Work Text:
Ted Spankoffski was a rotten man.
Truer words had never been said. Of course, everyone phrased it differently, and the truly polite kept the sentence in their throat, but he knew they believed it. It was hard to believe most things at face value nowadays, but it was a proven fact.
When he looked in the mirror, he faced the evidence. No amount of statistics, percentages, or newspaper articles could argue against that face which was sharp and undeniably demented. Every crease was sickening, every smile wicked and uneasy. His eyes were shattered glass, his tongue splintered bone, hands crooked knitting needles.
No matter how hard he tried to hide it, Ted was vitriolic. Even doing the most simple of activities, like reaching into a shelf to pull out those colored marshmallows he bought for his brother, he oozed malice. God forbid you actually angered the man; if you got out alive, your only rational conclusion would be that you had seen Hades.
Evil. He was evil. Evil was stored in the curves of his knuckles, the balls of his feet, and the steep incline of his nose. It was hard to not be mesmerized by the look of him. He figured no one had ever seen such a madman.
Ted smelled of constant liquor, cigarette smoke, and leather. He held shards of bottles in his hands, not caring for the sting much anymore. It hurt less than it did back then, now that he had time to brace himself. He scratched at the surface of his teeth, making sure they were all still there. He pressed roughly into his ribcage, counting the bones.
No one had touched him for a long time. If someone did, he might die.
When he cried, sometimes he could taste the alcohol burning on his tongue, savagely snipping apart his vocal chords with edged scissors.
It wasn’t supposed to hurt this bad. He wasn’t supposed to stare at women’s lips and taste iron at the back of his throat. He wasn’t supposed to say hello to the new woman at the office and feel a dull pang in his chest, one he remembered all too well.
Thing is, he just wasn’t strong enough to stop doing things he wasn’t supposed to.

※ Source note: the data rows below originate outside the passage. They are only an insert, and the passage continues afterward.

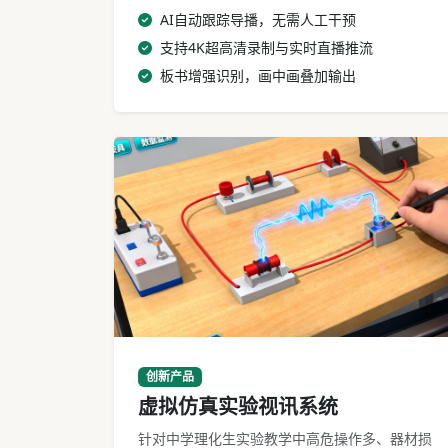
AI自动跟踪导播，无需人工干预
支持4K超高清录制与实时直播推流
板书增强识别，画中画叠加输出
虚拟仿真实验视讯系统操作界面
创新产品
虚拟仿真实验视讯系统
针对中学理化生实验教学中高危操作多、器材损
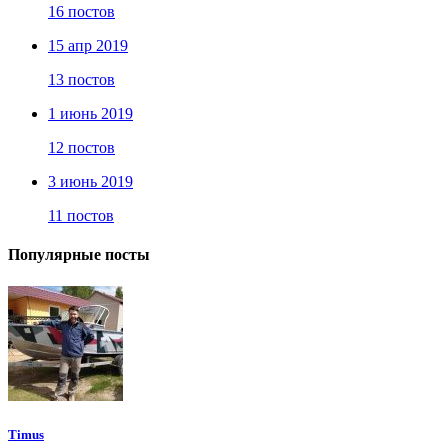
16 постов
15 апр 2019
13 постов
1 июнь 2019
12 постов
3 июнь 2019
11 постов
Популярные посты
Timus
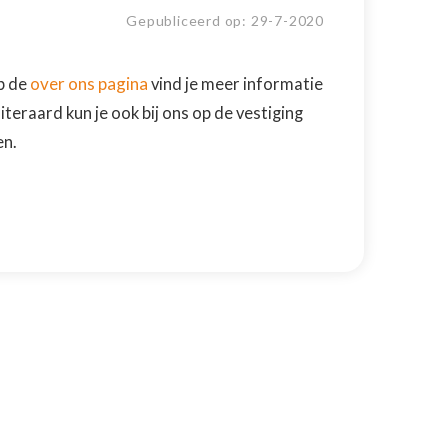
Gepubliceerd op:
29
-
7
-
2020
over ons pagina
p de
vind je meer informatie
teraard kun je ook bij ons op de vestiging
en.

Perhaps he would die this way, scattered on the ground and burnt like ashes. He couldn’t decide what would be easier - dying alone or dying surrounded by the scent of vanilla and hot chocolate.
Ted would wake up every morning. He would go to the bathroom to purge the remnants of last night from his stomach. He would pick out that same mug, the one with rainbow scribbles on it, and bring it with him to work only to feel embarrassed and hide it away in his desk. Pick out a plain white one from the break room.
He would type away, losing his focus as the hours ticked by. He would watch her move from place to place, maybe even nod at her. Maybe even smile, trying too hard to not scare her.
He would ignore calls, tear apart sticky notes, pull out his hair, scratch at his sheets, and throw bottles at walls forever and ever and ever and ever and ever.
The pain would dull someday. He could no longer hope that someone kind and thoughtful would come along and understand why he was this way. He had tried over and over again to show them why, all of them.
Ted Spankoffski was a rotten, broken, shameful, pathetic, unknowable, horrific man, and he had no choice but to believe it.